Because the filtering is accomplished within the Controller, NHT insists that you set your receiver's bass-management system to "Large" speakers all around, as the center and surrounds offer "real-world" performance down to at least 45Hz.

So while the VT-3 looks something like the NHT 3.3, it's quite different—at least when it comes to bass reproduction! Each Tower also includes a pair of front-mounted 61/2-inch lower-midrange drivers, a 51/4-inch midrange, and a 1-inch tweeter, as well as a rear-mounted 51/4-inch midrange and 1-inch tweeter. As in the 3.3, the L/R Towers are arranged as mirror-imaged pairs, their drivers carefully placed on the front baffles to optimize flat first-arrival and power responses, and with crossover points purposely located out of the range of female vocals. And while Ken Kantor doesn't believe that the quality of crossover components has much of an effect on sound, Bush does: he's upped the quality of crossover parts in the VT-3, choosing them by listening.

The cones of the upper-mid and the two lower-mid drivers feature three layers of polypropylene damped by two layers of a special glue.

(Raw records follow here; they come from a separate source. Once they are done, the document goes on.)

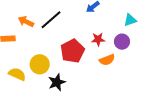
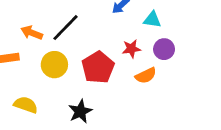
cyan triangle: (130, 20) -> (152, 20), moved, turned 32
yellow circle: (40, 64) -> (54, 65), moved

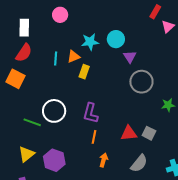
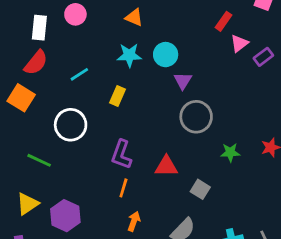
pink circle: (60, 15) -> (75, 14), moved
orange triangle: (74, 57) -> (134, 17), moved, turned 40
cyan line: (56, 59) -> (79, 74), turned 48
white circle: (54, 111) -> (71, 125), moved
red triangle: (129, 133) -> (166, 166), moved

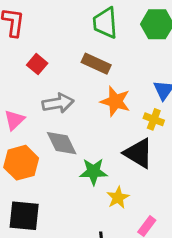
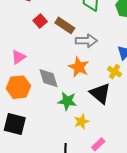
brown rectangle: (96, 64) -> (65, 25), moved
orange star: (115, 101) -> (79, 67), moved
gray arrow: (58, 103) -> (86, 41), moved

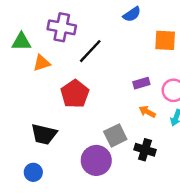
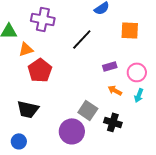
black line: (90, 51) -> (82, 39), moved
red pentagon: (75, 94) -> (40, 70), moved
gray square: (115, 135) -> (88, 110), turned -30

The front and rear midrange drivers are identical, but the front and rear tweeters are not. The front SEAS 1-inch aluminum dome tweeter is also used in the 3.3, but because of the demands of home theater, here it features a massive heatsink that extends to the back of the sealed tweeter/upper-midrange subenclosure. The 1-inch rear-firing tweeter is a soft dome used in other NHT products. The cabinet is extensively braced and laminated inside and out to help reduce resonances, and each Tower weighs a hefty 120 lbs.